↓↓↓
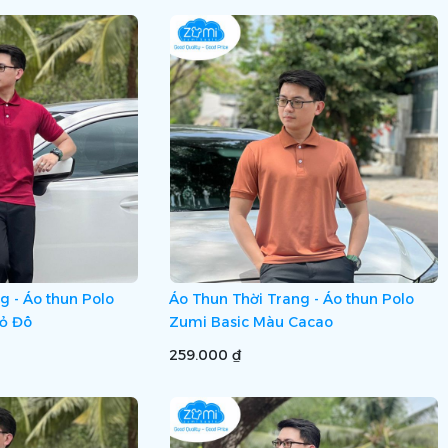
g - Áo thun Polo
Áo Thun Thời Trang - Áo thun Polo
ỏ Đô
Zumi Basic Màu Cacao
259.000 ₫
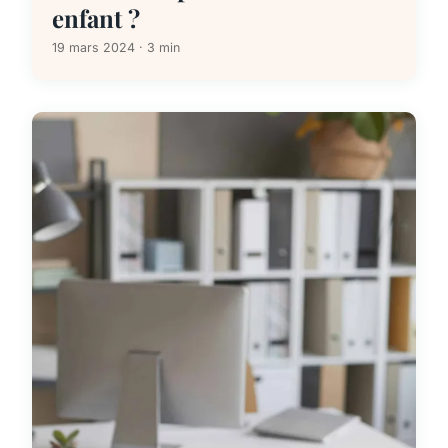
enfant ?
19 mars 2024 · 3 min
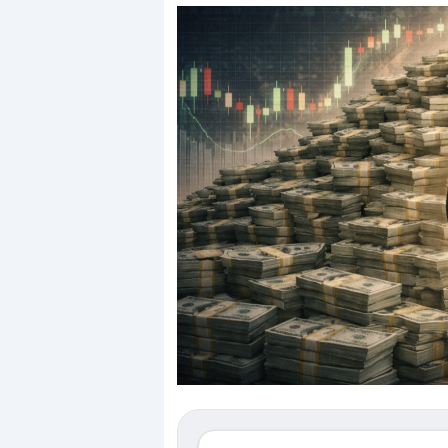
Dalle valutazioni estr
correzione. Cosa sta g
repricing degli asset?
Gli investitori stanno 
mostrando segni di s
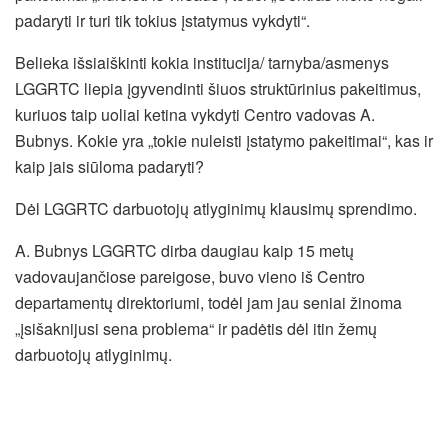
padaryti ir turi tik tokius įstatymus vykdyti“.
Belieka išsiaiškinti kokia institucija/ tarnyba/asmenys
LGGRTC liepia įgyvendinti šiuos struktūrinius pakeitimus,
kuriuos taip uoliai ketina vykdyti Centro vadovas A.
Bubnys. Kokie yra „tokie nuleisti įstatymo pakeitimai“, kas ir
kaip jais siūloma padaryti?
Dėl LGGRTC darbuotojų atlyginimų klausimų sprendimo.
A. Bubnys LGGRTC dirba daugiau kaip 15 metų
vadovaujančiose pareigose, buvo vieno iš Centro
departamentų direktoriumi, todėl jam jau seniai žinoma
„įsišaknijusi sena problema“ ir padėtis dėl itin žemų
darbuotojų atlyginimų.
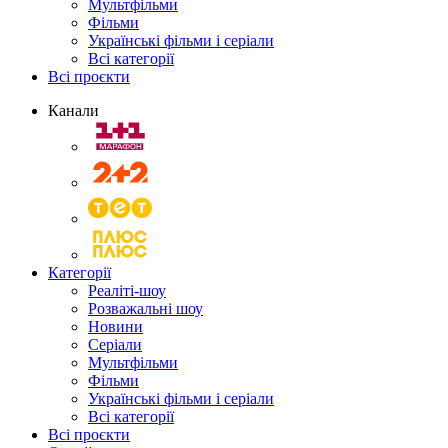
Мультфільми
Фільми
Українські фільми і серіали
Всі категорії
Всі проєкти
Канали
Категорії
Реаліті-шоу
Розважальні шоу
Новини
Серіали
Мультфільми
Фільми
Українські фільми і серіали
Всі категорії
Всі проєкти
↑↑↑
● TASK REQUIREMENTS
Down to the last line, return the entries above exactly, with no pictures.

● TASK RESPONSE
g - Áo thun Polo
Áo Thun Thời Trang - Áo thun Polo
ỏ Đô
Zumi Basic Màu Cacao
259.000 ₫
enfant ?
19 mars 2024 · 3 min
Dalle valutazioni estr
correzione. Cosa sta g
repricing degli asset?
Gli investitori stanno 
mostrando segni di s
padaryti ir turi tik tokius įstatymus vykdyti“.
Belieka išsiaiškinti kokia institucija/ tarnyba/asmenys
LGGRTC liepia įgyvendinti šiuos struktūrinius pakeitimus,
kuriuos taip uoliai ketina vykdyti Centro vadovas A.
Bubnys. Kokie yra „tokie nuleisti įstatymo pakeitimai“, kas ir
kaip jais siūloma padaryti?
Dėl LGGRTC darbuotojų atlyginimų klausimų sprendimo.
A. Bubnys LGGRTC dirba daugiau kaip 15 metų
vadovaujančiose pareigose, buvo vieno iš Centro
departamentų direktoriumi, todėl jam jau seniai žinoma
„įsišaknijusi sena problema“ ir padėtis dėl itin žemų
darbuotojų atlyginimų.
Мультфільми
Фільми
Українські фільми і серіали
Всі категорії
Всі проєкти
Канали
Категорії
Реаліті-шоу
Розважальні шоу
Новини
Серіали
Мультфільми
Фільми
Українські фільми і серіали
Всі категорії
Всі проєкти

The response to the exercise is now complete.